Moreover, understanding why new businesses fail can help entrepreneurs anticipate and address challenges early. Common failure points include weak product-market fit, poor cash-flow timing, and operational inefficiencies that exacerbate risks. For businesses to thrive, it’s essential to employ strategic financial planning, secure adequate funding, and adopt a proactive approach to managing growth and compliance.
Finally, the major causes of business failure highlight the urgent need for targeted support programs, training, and mentorship. By focusing on the root causes behind business failure, entrepreneurs can leverage expert advice, such as that provided by JTB Consulting, to outsmart the common pitfalls and build resilient companies. Addressing the small business failure rate in South Africa is key to economic growth and job creation, making it a collective priority.
In summary, the failure of a business in South Africa is often preventable by understanding the reasons why businesses fail, recognising the small business failure rate South Africa faces, and applying proven strategies to prevent business failure in South Africa. Entrepreneurs who proactively manage these challenges will be better positioned to succeed in a competitive and evolving market landscape.

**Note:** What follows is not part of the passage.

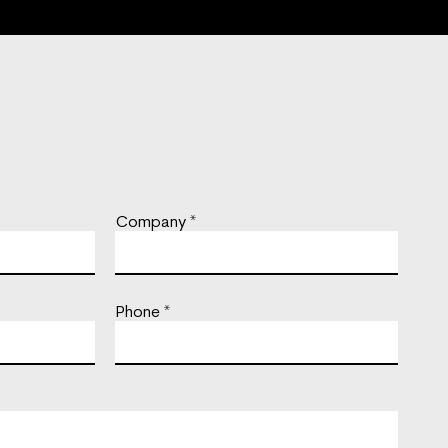
Company
Phone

A Call: Prevent Business Failure in South Africa ― JTB Consulting’s 15 Actionable Steps
Here are 15 actionable steps South African startups and existing businesses can take to minimise and prevent business failure, naturally incorporating the requested keywords:
- Develop a comprehensive business plan to address common reasons why businesses fail in South Africa.
- Monitor and manage cash flow rigorously to combat South Africa’s high small business failure rate.

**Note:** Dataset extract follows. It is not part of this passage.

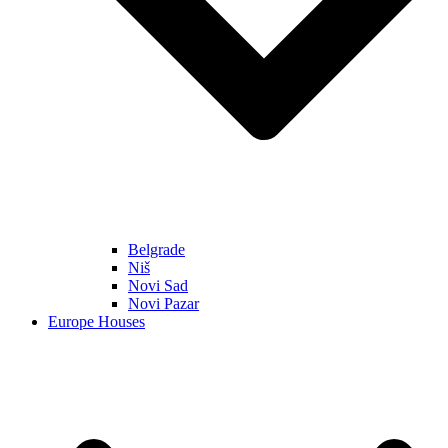
Belgrade
Niš
Novi Sad
Novi Pazar
Europe Houses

- Build strong financial literacy skills to prevent business failure South Africa faces.
- Thoroughly validate market demand before launching products or services.
- Secure, stable, and accessible financing options to reduce primary causes of business failure.
- Regularly update financial models to predict and mitigate risks tied to business failure reasons.
- Maintain disciplined pricing and cost control processes to avoid slipping into failure.
- Invest in ongoing training and mentorship to strengthen skills and prevent business failure South Africa.
- Establish reliable supplier and customer terms to improve cash flow and prevent failure.
- Implement KPI dashboards and monthly reviews to catch failure signals early.
- Prioritise networking and accelerator programs that address the reasons why businesses fail in South Africa.
- Plan growth in stages to avoid scaling issues contributing to the small business failure rate South Africa experiences.
- Promote strong sales discipline and hiring processes to bolster operational stability.
- Use scenario planning and rolling cash-flow forecasts to foresee challenges and prevent business failure South Africa.
- Engage specialists like JTB Consulting for diagnostics and financial restructuring to overcome threats related to the failure of a business.
These steps are essential to minimise risks and address the core reasons why businesses fail in South Africa, helping entrepreneurs reduce the high small business failure rate South Africa consistently faces and proactively prevent business failure across South Africa.